Bible Reading & Meditation                                              Reference:  Matthew 27:46-49

 

            Message of the verses:  46 About the ninth hour Jesus cried out with a loud voice, saying, "ELI, ELI, LAMA SABACHTHANI?" that is, "MY GOD, MY GOD, WHY HAVE YOU FORSAKEN ME?" 47 And some of those who were standing there, when they heard it, began saying, "This man is calling for Elijah." 48 Immediately one of them ran, and taking a sponge, he filled it with sour wine and put it on a reed, and gave Him a drink. 49 But the rest of them said, "Let us see whether Elijah will come to save Him.’”

 

            I want to begin by looking at what Habakkuk declared of God in Hab. 1:13 “Thine eyes are too pure to approve evil, and Thou canst not look on wickedness with favor.”  Now I want you to think about how difficult it was for God to forgive our sins, and part of that problem can be seen in this verse from Habakkuk.  It was hard for the Father to send His Son to earth for those 33 years, it was hard for the Son, the Lord Jesus Christ to leave His home in heaven and be away from His Father for 33 years.  It was hard for the Son to get Himself ready to become the Sacrifice for sin as we saw that He sweat great drops of blood before the angels came to help Him with this issue.  However once He got His mind ready for what He was called to do, that is be crucified for our sins then He went through with it all the way to the end.  I mentioned it was hard for both the Father and the Son to be separated from each other, and even harder for the Son to have His Father take out all the sins of the world that were ever sinned as He became sin for us that we may have His righteousness.  This took place the last three hours that Christ was on the cross, and you have to look at all of the gospels to understand this as some of them do not speak of this.  Jesus went through great agony, the greatest agony while the Father took out the punishment on the Son for what you and I deserve.  He could not even call God His Father at that time as He said what David wrote in Psalm 22:1 “My God, my God, why have You forsaken me?

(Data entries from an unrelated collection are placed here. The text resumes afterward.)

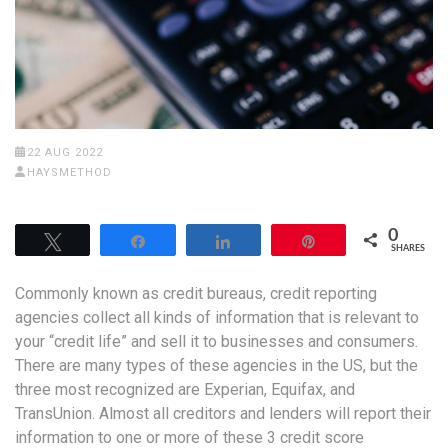
22 AUG 2022
HAYSMETHOD
0
Tweet
Share
Share
Pin
SHARES
Commonly known as credit bureaus, credit reporting
agencies collect all kinds of information that is relevant to
your “credit life” and sell it to businesses and consumers.
There are many types of these agencies in the US, but the
three most recognized are Experian, Equifax, and
TransUnion. Almost all creditors and lenders will report their
information to one or more of these 3 credit score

Far from my deliverance are the words of my groaning.”  That term “My God” is seen four times in Psalm 22, twice in the first verse.

 

            John MacArthur writes that “Jesus did not die as a martyr to a righteous cause or simply as an innocent man wrongly accused and condemned.  Nor, as some suggest, did He die as a heroic gesture against man’s inhumanity to man.  The Father could have looked favorably on such selfless deaths and those.  But because Jesus died as a substitute sacrifice for the sins of the world, the righteous heavenly Father had to judge Him fully according to that sin.

 

            “The Father forsook the Son because the Son too upon Himself ‘our transgressions,…our iniquities’ (Isa. 53:5).  Jesus ‘was delivered up because of our transgressions’ (Rom. 4:25) and ‘died for our sins accordingly to the Scriptures’ (1 Cor. 15:3).  He ‘who knew no sin [became] sin on our behalf’ (2 Cor. 5:21) and became ‘a curse for us’ (Gal. 3:13).  ‘He himself bore our sins in His body on the cross’ (1 Peter 2:24), ‘died for sins once for all, the just for the unjust’ (1 Pet. 3:18), and became ‘the propitiation for our sins’ (1 John 4:10).”

 

            Now Jesus Christ not only bore man’s sin but actually became sin on man’s behalf, in order that those who believe in Him might be saved from the penalty of their sin.  Now as He bore our sin and became sin for us we can understand that Jesus never did sin, and the reason that He never did sin was because it was impossible for Him to sin because of who He was and is.

 

            Jesus came to teach men perfectly about God and who God is as He Himself was the perfect example of God’s holiness and righteousness.  MacArthur adds “But as He Himself declared the supreme reason for His coming to earth was not to teach or to be an example but ‘to give His life a ransom for many” (Matt. 20:28).

 

            “When Christ was forsaken by the Father, their separation was not one of nature, essence, or substance.  Christ did not in any sense of degree cease to exist as God or as a member of the Trinity.  He did not cease to be the Son, any more that a child who sins severely against his human father ceases to be his child.  But Jesus did for a while cease to know the intimacy of fellowship with His heavenly Father, just as a disobedient child ceases for a while to have intimate, normal, loving fellowship with his human father.”

 

            These are very interesting truths that we as believers need to understand, as this shows part of the complexity of How our sins were taken care of by Christ and the Father.